Single Roundtrip Authentication

One of the things that we did in RavenDB 4.0 was support running on Linux, which meant giving up on Windows Authentication. To the nitpickers among you, I’m aware that we can do LDAP authentication, and we can do Windows Auth over HTTP/S on Linux. Let's say that given the expected results, all I can wish you is that you’ll have to debug/deploy/support such a system for real.

Giving up on Windows authentication in general, even on Windows, is something that we did with great relief. Nothing like getting an urgent call from a customer and trying to figure out why a certain user isn’t authenticated and trying to figure out the trust relationship between different domains, forests, DMZ, and a whole host of other stuff that has an utter lack of anything related to us.

I hate those kinds of cases.

In fact, I think that my new ill wish phrase will become, “May you get a 2 a.m. call to support Kerberus authentication problems on a Linux server in the DMZ to a nested Windows domain.”

But that might be going too far and might damage my Karma.
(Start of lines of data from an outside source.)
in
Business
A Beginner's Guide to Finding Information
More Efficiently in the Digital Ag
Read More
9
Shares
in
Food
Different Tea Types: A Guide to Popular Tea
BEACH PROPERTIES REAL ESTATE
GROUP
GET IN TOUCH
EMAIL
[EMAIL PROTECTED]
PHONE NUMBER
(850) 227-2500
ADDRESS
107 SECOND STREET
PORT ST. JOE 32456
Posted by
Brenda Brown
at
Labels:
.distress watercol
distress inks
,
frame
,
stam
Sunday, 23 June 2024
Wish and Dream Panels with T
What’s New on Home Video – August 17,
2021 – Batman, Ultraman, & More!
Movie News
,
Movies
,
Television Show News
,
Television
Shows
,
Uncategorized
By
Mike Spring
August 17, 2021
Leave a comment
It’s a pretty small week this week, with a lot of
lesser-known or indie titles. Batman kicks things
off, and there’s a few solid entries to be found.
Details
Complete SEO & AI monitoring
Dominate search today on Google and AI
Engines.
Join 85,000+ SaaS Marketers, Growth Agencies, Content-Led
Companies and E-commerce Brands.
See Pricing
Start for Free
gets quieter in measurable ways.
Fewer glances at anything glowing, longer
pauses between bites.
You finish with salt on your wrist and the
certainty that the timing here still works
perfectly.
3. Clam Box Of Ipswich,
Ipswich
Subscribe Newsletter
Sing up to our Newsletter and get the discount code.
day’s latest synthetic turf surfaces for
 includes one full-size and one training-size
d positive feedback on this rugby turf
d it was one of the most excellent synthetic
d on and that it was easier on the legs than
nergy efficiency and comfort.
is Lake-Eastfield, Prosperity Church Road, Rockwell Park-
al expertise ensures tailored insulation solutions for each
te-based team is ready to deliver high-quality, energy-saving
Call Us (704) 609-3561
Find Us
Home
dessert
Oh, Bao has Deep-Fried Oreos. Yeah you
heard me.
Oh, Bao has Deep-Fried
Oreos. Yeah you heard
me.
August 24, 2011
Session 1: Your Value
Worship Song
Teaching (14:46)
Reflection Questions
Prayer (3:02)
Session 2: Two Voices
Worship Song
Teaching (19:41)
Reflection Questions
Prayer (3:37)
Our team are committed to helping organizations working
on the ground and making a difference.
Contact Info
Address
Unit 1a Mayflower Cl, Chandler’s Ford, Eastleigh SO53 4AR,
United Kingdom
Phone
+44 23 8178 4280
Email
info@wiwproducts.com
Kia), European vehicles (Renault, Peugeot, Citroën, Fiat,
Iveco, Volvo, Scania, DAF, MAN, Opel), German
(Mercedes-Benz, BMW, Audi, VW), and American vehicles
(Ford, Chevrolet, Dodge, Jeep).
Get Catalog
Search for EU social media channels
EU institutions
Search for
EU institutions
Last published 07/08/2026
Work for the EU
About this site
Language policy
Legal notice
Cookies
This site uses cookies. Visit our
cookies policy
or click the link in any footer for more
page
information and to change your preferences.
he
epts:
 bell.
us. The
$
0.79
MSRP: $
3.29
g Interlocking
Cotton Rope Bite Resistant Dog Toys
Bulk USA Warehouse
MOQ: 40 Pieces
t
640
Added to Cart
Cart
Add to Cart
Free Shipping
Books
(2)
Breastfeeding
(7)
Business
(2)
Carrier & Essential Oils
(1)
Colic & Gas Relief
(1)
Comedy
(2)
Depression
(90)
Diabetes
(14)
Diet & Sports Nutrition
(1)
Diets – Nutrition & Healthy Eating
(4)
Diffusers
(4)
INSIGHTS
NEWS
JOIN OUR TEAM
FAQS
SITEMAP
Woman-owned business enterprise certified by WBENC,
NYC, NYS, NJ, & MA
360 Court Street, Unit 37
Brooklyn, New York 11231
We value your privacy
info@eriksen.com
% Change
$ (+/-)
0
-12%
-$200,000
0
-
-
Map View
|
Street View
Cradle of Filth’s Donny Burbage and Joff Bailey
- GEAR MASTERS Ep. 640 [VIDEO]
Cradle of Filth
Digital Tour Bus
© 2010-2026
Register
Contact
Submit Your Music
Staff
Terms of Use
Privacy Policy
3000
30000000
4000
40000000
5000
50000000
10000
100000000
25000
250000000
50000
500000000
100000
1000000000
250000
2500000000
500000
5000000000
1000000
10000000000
That leads us to API key authentication. And for that, we want to be able to get authenticate against the server and get a token that we can then use in future requests. An additional benefit is that by building our own system, we are able to actually own the entire thing and support it much better.

A side issue here is that we need to support and maintain security-critical code, which I’m not so happy about. But owning this also gives me the option of doing things in a more optimized fashion. And in this case, we want to handle authentication in as few network round trips as possible — ideally, only one.

That is a bit challenging since, on the first request, we know nothing about the server. I actually implemented a couple of attempts to do so, but pretty much all of them were vulnerable to some degree after we did security analysis on them. You can look here for some of the details, so we gave that up in favor of mostly single round-trip authentication.

The very first time the client starts, it will use a well-known endpoint to get the server public key. When we need to authenticate, we’ll generate our own key pair and use it and the server public key to encrypt a hash of the secret key with the client’s public key, then send our own public key and the encrypted data to the server for authentication.

In return, the server will validate the client based on the hash of the password and the client public key, generate an authentication token, encrypt that with the client’s public key and send it back.

Now, this is a bit complex, I’ll admit, and it is utterly unnecessary if the users are using HTTPS, as they should be. However, there are actually quite a few deployments where HTTPS isn’t used — mostly inside organizations where they choose to deploy over HTTP to avoid the complexity of cert management/update/etc.

Our goal is to prevent leakage of the secret key over the network even in the case that the admin didn’t setup things securely. Note that in this case (not using HTTPS), anyone listening on the network is going to be able to grab the authentication token (which is valid for about half an hour), but that is out of scope for this discussion.

We can assume that communications between client and server are not snoopable, given that they are using public keys to exchange the data. We also ensure that the size of the data is always the same, so there is no information leakage there. 

A bad actor can pretend to be a server and fool a client into sending the authentication request using the bad actor’s public key instead of the server. This is done because we don’t have trust chains. The result is that the bad actor now has the hash of the password with the public key of the client (which is also known).

So, the bad guy can try to do some offline password guessing. We mitigate that using secret keys that are a minimum of 192 bits and generated using cryptographically secured RNG.

The bad actor can, of course, send the data as is to the server, which will authenticate it normally, but since it uses the client’s public key both for the hash validation and for the encryption of the reply, the bad actor wouldn’t be able to get the token.

On the client side, after the first time that the client hits the server, it will be able to cache the server public key, and any future authentication token refresh can be done in a single roundtrip.